From the records below, return every line containing the word "colección".

**Material for the task**

<<<<

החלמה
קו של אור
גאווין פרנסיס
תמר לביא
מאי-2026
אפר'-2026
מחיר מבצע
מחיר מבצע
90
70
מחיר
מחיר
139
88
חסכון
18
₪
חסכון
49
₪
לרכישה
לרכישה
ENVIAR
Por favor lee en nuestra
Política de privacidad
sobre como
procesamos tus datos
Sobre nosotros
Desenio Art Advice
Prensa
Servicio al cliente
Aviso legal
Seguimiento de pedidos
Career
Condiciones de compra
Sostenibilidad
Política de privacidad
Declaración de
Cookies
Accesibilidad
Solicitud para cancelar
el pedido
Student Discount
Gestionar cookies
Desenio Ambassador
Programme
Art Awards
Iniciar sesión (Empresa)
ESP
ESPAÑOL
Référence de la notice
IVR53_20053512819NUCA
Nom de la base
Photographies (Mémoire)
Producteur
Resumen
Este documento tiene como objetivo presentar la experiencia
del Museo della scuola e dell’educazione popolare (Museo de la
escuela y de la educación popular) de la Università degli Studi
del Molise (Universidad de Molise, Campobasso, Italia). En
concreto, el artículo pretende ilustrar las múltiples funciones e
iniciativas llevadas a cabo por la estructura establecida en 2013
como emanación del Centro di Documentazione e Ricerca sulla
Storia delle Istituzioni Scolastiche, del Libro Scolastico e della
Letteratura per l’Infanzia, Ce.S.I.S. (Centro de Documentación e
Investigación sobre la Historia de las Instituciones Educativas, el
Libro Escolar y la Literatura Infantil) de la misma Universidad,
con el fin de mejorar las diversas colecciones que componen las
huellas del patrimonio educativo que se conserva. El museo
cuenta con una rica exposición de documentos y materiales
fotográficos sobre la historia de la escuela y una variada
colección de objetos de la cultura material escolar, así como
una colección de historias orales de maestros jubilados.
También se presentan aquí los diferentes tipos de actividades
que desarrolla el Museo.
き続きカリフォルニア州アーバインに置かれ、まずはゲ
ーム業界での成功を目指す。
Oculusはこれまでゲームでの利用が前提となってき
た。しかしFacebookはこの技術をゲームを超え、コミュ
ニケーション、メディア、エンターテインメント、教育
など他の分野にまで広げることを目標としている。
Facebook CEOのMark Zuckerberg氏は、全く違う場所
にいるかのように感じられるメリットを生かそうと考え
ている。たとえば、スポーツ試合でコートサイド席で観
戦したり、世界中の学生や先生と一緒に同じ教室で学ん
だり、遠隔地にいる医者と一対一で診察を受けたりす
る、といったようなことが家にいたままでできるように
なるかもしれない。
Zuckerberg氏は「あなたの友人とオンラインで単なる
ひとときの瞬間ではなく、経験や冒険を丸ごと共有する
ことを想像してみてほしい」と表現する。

>>>>

**Exercise result**
colección de objetos de la cultura material escolar, así como
una colección de historias orales de maestros jubilados.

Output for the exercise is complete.